过了一会,盖芝先生开门走出来,嘴巴半张着,脸微微发红,眼睛偶尔断断续续地滴着泪水。在他这个年龄,死亡已不再算是什么闻知惊魂的大事。等他初次环顾四周,看见高大华丽的门厅和宽大的房间从这连通其他房间,他的悲伤就和一股令他惊叹的自豪融汇在一起。我扶他进了楼上一间卧室,他脱下外套和背心,我在一旁告诉他一切安排都已推迟,等他来定夺。

“I didn’t know what you’d want, Mr. Gatsby—”

“Gatz is my name.”

“—Mr. Gatz. I thought you might want to take the body west.”

He shook his head.

“Jimmy always liked it better down East. He rose up to his position in the East. Were you a friend of my boy’s, Mr.—?”

“We were close friends.”

“He had a big future before him, you know. He was only a young man but he had a lot of brain power here.”

He touched his head impressively and I nodded.

“If he’d of lived he’d of been a great man. A man like James J. Hill. He’d of helped build up the country.”

“That’s true,” I said, uncomfortably.

He fumbled at the embroidered coverlet, trying to take it from the bed, and lay down stiffly—was instantly asleep.

That night an obviously frightened person called up and demanded to know who I was before he would give his name.

“This is Mr. Carraway,” I said.

“Oh—” He sounded relieved. “This is Klipspringer.”

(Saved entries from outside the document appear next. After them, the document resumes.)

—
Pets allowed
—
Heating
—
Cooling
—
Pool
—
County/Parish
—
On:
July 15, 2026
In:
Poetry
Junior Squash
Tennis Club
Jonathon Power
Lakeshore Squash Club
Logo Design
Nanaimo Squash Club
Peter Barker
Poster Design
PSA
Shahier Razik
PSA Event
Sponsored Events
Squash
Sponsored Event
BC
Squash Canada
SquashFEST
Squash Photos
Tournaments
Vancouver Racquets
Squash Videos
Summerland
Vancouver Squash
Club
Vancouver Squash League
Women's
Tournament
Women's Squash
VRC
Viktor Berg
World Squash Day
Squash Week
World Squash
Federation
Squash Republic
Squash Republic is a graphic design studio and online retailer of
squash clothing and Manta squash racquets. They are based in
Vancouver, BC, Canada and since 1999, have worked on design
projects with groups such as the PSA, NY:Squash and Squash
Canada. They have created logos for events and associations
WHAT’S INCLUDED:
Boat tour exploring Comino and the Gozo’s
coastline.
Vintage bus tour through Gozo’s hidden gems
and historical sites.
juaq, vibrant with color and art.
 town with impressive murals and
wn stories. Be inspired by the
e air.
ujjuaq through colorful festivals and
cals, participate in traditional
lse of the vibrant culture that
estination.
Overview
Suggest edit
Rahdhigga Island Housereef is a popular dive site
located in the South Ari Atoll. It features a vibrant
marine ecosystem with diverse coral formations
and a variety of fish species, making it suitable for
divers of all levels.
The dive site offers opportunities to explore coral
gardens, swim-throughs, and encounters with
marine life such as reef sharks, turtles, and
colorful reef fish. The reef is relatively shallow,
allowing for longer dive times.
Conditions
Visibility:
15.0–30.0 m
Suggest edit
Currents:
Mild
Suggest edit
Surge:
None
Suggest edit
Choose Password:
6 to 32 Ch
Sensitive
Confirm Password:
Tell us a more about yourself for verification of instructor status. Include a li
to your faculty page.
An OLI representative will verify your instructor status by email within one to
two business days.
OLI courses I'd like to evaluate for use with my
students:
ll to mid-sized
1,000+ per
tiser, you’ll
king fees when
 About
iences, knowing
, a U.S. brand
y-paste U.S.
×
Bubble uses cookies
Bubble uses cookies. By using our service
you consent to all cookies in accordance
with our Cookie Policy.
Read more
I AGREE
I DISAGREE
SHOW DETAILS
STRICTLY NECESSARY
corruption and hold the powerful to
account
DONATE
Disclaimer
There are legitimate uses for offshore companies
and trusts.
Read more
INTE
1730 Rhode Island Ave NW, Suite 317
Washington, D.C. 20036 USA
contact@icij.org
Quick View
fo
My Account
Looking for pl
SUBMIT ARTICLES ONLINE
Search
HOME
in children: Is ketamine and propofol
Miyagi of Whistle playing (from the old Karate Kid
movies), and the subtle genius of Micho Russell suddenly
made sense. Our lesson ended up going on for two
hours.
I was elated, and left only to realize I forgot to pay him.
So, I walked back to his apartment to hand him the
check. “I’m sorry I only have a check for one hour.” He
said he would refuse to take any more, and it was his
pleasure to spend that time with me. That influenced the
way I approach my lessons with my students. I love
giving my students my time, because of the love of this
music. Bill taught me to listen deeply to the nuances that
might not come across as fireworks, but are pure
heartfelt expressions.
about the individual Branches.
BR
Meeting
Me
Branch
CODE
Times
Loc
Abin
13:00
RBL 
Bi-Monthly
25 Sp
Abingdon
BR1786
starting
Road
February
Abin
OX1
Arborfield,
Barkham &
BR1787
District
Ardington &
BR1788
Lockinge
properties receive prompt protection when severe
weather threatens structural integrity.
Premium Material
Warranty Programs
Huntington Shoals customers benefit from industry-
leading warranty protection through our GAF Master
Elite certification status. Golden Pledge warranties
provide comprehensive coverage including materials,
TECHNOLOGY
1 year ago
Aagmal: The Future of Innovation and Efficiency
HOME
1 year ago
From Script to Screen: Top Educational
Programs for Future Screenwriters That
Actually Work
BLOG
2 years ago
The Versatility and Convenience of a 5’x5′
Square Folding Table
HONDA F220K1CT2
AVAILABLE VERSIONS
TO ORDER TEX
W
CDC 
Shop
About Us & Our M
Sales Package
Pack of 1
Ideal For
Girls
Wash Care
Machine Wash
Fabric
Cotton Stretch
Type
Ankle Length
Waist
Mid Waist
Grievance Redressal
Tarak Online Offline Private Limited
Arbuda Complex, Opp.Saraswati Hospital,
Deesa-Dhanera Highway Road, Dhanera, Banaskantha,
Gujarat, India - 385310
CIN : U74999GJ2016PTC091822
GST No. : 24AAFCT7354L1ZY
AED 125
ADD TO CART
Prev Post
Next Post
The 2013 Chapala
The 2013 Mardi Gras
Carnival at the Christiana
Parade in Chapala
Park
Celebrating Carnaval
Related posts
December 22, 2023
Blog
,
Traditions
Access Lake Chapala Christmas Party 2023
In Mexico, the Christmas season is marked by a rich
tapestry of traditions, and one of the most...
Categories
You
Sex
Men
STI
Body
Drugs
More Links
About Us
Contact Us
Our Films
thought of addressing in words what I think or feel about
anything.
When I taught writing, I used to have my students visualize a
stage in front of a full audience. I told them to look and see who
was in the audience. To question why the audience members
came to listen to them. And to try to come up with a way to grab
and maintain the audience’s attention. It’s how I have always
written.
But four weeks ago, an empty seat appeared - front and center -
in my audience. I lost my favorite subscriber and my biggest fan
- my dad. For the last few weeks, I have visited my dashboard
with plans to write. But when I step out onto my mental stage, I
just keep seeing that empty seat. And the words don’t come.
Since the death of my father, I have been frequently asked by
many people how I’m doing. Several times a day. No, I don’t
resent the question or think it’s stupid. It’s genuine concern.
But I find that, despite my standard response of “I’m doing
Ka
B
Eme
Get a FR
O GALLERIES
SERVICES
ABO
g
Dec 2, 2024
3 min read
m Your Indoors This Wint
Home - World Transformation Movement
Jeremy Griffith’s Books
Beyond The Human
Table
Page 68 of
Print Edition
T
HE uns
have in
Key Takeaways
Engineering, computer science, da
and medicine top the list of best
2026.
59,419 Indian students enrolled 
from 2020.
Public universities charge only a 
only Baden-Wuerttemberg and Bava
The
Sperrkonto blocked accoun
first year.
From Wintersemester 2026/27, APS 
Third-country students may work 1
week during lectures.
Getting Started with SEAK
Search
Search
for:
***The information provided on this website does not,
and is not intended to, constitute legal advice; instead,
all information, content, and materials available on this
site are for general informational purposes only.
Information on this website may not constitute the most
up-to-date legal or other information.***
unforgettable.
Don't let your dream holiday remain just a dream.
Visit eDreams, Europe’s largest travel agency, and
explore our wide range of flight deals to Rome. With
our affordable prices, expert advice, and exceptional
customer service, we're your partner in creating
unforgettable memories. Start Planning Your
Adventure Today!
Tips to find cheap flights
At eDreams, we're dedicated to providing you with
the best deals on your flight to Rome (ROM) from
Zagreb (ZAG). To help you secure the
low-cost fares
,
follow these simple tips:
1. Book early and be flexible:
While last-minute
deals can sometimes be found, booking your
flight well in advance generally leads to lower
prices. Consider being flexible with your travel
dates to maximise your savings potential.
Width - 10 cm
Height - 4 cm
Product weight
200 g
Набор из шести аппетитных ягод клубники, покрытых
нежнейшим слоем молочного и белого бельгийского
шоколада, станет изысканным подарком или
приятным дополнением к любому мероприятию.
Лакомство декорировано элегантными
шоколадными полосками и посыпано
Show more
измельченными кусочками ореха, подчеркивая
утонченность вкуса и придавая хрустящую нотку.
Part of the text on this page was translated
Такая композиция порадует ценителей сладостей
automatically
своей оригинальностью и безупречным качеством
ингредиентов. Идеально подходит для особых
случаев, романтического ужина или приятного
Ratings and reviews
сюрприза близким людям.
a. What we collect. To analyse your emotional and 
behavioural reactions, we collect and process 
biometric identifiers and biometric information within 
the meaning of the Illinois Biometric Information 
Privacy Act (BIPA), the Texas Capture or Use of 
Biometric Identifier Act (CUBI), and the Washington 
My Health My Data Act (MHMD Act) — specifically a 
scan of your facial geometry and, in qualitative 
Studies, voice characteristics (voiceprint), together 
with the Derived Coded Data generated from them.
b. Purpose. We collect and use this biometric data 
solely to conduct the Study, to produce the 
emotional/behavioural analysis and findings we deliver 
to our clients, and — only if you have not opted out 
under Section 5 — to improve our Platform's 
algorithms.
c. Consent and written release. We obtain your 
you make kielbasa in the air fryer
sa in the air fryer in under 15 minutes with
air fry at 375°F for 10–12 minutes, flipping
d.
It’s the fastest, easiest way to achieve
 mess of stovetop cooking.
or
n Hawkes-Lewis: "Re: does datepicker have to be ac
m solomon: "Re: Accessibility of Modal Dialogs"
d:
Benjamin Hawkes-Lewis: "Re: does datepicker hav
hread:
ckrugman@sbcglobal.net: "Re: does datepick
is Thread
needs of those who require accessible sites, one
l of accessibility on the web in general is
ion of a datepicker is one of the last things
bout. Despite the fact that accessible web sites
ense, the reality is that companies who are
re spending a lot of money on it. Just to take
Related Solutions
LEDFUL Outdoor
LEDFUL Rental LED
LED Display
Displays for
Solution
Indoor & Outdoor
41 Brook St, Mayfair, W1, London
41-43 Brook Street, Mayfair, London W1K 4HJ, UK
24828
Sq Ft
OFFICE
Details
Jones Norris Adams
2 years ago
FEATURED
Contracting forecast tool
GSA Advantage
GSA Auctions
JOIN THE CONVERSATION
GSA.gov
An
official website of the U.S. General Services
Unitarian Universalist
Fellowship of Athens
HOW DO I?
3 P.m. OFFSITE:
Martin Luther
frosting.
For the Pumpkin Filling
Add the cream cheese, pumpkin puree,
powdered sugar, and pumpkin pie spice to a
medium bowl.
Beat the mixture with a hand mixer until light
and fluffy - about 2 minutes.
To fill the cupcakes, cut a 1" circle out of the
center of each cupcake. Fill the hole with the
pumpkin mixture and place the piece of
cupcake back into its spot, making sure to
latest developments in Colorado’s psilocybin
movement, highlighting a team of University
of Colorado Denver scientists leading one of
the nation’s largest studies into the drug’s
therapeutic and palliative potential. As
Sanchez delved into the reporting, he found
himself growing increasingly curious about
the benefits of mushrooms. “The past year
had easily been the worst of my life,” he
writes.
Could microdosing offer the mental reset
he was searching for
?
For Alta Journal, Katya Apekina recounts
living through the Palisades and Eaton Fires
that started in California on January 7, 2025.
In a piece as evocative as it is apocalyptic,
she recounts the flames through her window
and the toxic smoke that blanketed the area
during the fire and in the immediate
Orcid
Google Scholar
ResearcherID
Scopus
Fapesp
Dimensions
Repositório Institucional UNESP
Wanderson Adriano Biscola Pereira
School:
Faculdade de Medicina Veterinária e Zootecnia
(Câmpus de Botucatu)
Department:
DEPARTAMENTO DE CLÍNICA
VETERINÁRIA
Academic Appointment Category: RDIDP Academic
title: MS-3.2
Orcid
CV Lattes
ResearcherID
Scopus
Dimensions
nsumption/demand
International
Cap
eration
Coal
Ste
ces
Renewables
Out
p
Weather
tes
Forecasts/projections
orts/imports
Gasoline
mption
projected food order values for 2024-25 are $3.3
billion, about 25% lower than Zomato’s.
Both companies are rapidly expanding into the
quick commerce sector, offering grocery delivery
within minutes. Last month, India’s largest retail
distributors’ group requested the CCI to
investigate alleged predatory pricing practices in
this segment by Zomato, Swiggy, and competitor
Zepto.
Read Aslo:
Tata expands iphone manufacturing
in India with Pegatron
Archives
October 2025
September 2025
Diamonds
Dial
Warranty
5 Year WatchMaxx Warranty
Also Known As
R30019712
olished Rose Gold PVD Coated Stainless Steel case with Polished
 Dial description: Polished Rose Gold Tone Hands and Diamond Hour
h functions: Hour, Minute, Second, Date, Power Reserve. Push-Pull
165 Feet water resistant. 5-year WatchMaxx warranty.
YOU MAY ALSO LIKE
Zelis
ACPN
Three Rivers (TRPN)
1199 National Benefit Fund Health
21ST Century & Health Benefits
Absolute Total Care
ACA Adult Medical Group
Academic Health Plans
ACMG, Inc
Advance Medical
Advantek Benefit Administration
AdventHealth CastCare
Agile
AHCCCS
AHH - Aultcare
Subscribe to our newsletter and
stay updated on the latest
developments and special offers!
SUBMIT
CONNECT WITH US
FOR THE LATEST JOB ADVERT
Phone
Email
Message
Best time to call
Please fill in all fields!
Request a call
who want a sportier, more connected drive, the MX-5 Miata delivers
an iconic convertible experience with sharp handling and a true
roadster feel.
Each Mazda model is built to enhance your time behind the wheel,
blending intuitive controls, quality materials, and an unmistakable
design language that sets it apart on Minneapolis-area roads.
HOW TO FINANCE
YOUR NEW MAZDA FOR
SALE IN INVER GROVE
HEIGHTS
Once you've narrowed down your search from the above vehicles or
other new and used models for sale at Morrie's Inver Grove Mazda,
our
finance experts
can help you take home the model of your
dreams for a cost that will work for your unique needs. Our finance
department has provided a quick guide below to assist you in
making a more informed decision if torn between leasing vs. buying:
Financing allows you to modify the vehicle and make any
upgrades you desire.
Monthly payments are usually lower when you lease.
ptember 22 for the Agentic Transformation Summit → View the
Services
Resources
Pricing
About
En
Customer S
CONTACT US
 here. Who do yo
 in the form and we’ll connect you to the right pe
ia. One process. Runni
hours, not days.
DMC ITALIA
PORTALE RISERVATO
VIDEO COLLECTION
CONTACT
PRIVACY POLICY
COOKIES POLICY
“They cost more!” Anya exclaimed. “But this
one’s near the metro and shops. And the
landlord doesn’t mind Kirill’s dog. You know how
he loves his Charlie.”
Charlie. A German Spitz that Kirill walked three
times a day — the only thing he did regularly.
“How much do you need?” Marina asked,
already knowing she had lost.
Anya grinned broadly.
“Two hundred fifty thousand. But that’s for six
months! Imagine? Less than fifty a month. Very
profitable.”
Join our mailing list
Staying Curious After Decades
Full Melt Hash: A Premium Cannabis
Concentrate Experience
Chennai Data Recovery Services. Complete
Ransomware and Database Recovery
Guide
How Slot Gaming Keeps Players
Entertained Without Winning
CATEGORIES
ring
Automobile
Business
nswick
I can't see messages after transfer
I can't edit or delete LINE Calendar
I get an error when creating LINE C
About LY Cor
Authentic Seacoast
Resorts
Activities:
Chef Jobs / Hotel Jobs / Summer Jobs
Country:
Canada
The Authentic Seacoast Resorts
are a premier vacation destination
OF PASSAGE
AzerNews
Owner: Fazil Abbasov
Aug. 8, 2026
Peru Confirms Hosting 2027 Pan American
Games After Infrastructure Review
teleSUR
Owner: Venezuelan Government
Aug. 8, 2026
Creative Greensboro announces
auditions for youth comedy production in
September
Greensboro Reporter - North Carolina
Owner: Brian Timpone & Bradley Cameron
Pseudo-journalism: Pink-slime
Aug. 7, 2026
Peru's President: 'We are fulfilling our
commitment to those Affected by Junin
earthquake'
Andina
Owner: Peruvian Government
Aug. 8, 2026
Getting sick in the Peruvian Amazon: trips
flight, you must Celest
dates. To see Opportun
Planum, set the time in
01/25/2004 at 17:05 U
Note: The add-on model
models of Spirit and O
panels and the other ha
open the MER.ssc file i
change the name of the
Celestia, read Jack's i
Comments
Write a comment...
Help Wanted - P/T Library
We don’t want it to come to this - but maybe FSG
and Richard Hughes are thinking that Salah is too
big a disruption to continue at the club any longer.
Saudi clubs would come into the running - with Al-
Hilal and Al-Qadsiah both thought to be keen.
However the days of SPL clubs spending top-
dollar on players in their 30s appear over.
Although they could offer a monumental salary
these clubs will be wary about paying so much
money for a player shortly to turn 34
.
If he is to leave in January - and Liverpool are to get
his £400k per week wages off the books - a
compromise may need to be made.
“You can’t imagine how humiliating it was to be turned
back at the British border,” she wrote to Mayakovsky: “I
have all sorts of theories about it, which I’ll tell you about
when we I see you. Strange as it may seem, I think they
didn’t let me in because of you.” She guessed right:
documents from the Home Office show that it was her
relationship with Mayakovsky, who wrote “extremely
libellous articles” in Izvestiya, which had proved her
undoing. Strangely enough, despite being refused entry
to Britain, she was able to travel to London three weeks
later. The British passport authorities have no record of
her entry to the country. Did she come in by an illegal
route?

I was relieved too for that seemed to promise another friend at Gatsby’s grave. I didn’t want it to be in the papers and draw a sightseeing crowd so I’d been calling up a few people myself. They were hard to find.

“The funeral’s tomorrow,” I said. “Three o’clock, here at the house. I wish you’d tell anybody who’d be interested.”

“我不知道你想怎么来办,盖茨比先生……”

“我姓盖芝。”

“……盖芝先生。我猜你可能想把遗体运回西部。”

他摇摇头。

“杰米向来更喜欢东部,而且他在东部升到这个地位。你是我孩子的朋友吗……先生?”

“我们是要好朋友。”

“他应该是大有前途的,你知道。他还是个年轻人,但是他这里很发达。”

他郑重地用手碰碰头,我跟着点点头。

“如果他还活着,他或许会成为一个伟人,一个像詹姆斯 ·杰 ·希尔[2]一样的人,他会帮助建设国家的。”

“说得很对。”我说,感觉有点别扭。

他来回扯着绣花床罩,想把它从床上拿下来,然后硬挺挺地躺下——立刻睡着了。

那天晚上,一个明显惊慌失措的人来电,坚持要知道我是谁才肯通报他的姓名。

“我是凯拉威先生。”我说。

“哦!”他松了口气说道,“我是克利坡斯布林格。”

我也松了口气,心想盖茨比的坟前会多一位朋友。我不愿登报,那会招来一帮看热闹的人,因此我自己已开始打电话通知一些人。找到他们并非容易。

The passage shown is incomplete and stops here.